In April, Mori and Kayla’s daughter was born. They named her Nahar, “river” in both Hebrew and Arabic. Like some mysterious traveler in a Marquez novel, she can alter the flow of time, speeding it up impossibly fast, or stopping it altogether for a while. Mori and Kayla pass her back and forth every couple of hours, allowing the other to work or, mercifully, sleep. Mori is amazed how, even before his two hours of freedom are up, he begins to miss his daughter. Someday, Nahar’s favorite thing in the whole world might be books, or even her father. For now, though, it’s the ceiling fan.
The family home is white brick, half 19th-century Colonial, half 1960s modernist renovation. A floating staircase descends into an expansive, warm-wood living room. Guests, neighbors, and housemates drift in and out of the wide doors that lead to the backyard; someone is always staying over. There’s a vegetable garden and a chicken coop, and the overhanging trees are impossibly green.
Kayla and Mori serve Shabbat dinner at the same table where Mori sat as a kid. Zucchini parmesan with ricotta, melon salad with herbs from the garden, peaches and tomatoes, focaccia from the local bakery. They light the candles and bless the wine. They break the bread and sing the songs. “Shalom aleichem malakhei hashalom.”
Mori writes in the early mornings, for at least two hours, at a neatly organized desk. While working on the novel, he had dinner with a painter in San Francisco who told him, “Staring at a blank canvas counts.” Some days he just stares at the screen for two hours. When that fails, he closes the laptop and reads. It’s all part of the process. He’s working on a new long thing—he won’t say much—but it requires learning Yiddish. The primary texts on his desk includes Ulysses, Baldwin, and Gay New York.
Productivity-wise, it helps to live in a small town, where the neighbor’s weed wacker is more likely to be a distraction than her book launch party. It also helps not to have a day job. Mori quit his last full-time one less than a month after he and Kayla got married. This was probably for the best. “A day job brings out my worst self, having other people telling me what to do with my time. It makes me anxious, depressive, self-pitying, and resentful.” It is not lost on him that this is how most people would describe locking themselves in a room and attempting to make art.
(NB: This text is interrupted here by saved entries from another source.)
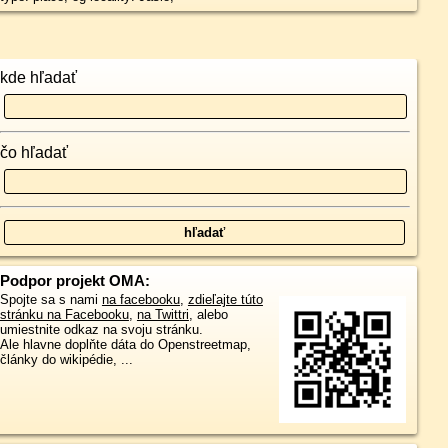
kde hľadať
čo hľadať
Podpor projekt OMA:
Spojte sa s nami
na facebooku
,
zdieľajte túto
stránku na Facebooku
,
na Twittri
, alebo
umiestnite odkaz na svoju stránku.
Ale hlavne doplňte dáta do Openstreetmap,
články do wikipédie, ...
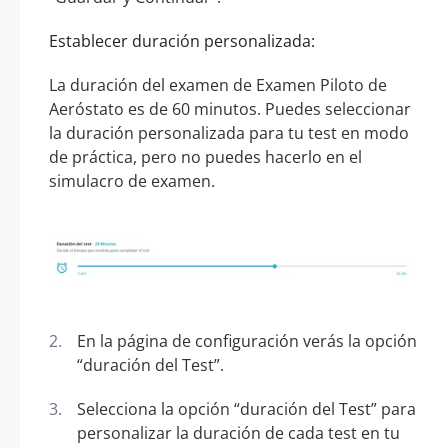
Establecer duración personalizada:
La duración del examen de Examen Piloto de
Aeróstato es de 60 minutos. Puedes seleccionar
la duración personalizada para tu test en modo
de práctica, pero no puedes hacerlo en el
simulacro de examen.
En la página de configuración verás la opción
“duración del Test”.
Selecciona la opción “duración del Test” para
personalizar la duración de cada test en tu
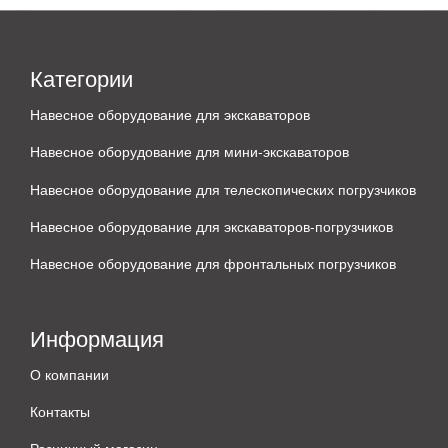
Категории
Навесное оборудование для экскаваторов
Навесное оборудование для мини-экскаваторов
Навесное оборудование для телескопических погрузчиков
Навесное оборудование для экскаваторов-погрузчиков
Навесное оборудование для фронтальных погрузчиков
Информация
О компании
Контакты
Mori doesn’t consider himself a tortured artist, nor does he aspire to be. He finds it curious that Americans have such a Puritan conception of artistry—that hardship must be required to produce something serious or weighty. Like, if you enjoyed creating it, how good can it be? He once read an interview with Mario Vargas Llosa, where the Peruvian novelist admitted that he loved to write. “That felt very permission granting. I’m, like, ‘Yeah, me too.’ I really like writing. It feels fun. It feels like a privilege. And some mornings are painful, and sometimes I want to weep from self-pity, staring at my screen of tangled nonsense. But mostly it’s fun.”
In this way, writing is a close cousin to activism. “What’s not often said, and can feel kind of dirty and inappropriate, is that people do activism because they enjoy it. It can be quite fun. It’s invigorating. Being shot at with tear gas by the police. The after-work and late-night meetings.
The organizing, the marching, the chanting. It has a kind of thrilling element, even though that’s obviously not the point.” He realizes, in the same breath, that this is his privilege speaking—that another obvious reason people are driven to protest is because they are deeply oppressed and very desperate. Activism is full of such paradoxes, and Mori has, over time, learned to embrace the discomfort they cause. He tends to view the world as a place where multiple truths don’t compete so much as coexist.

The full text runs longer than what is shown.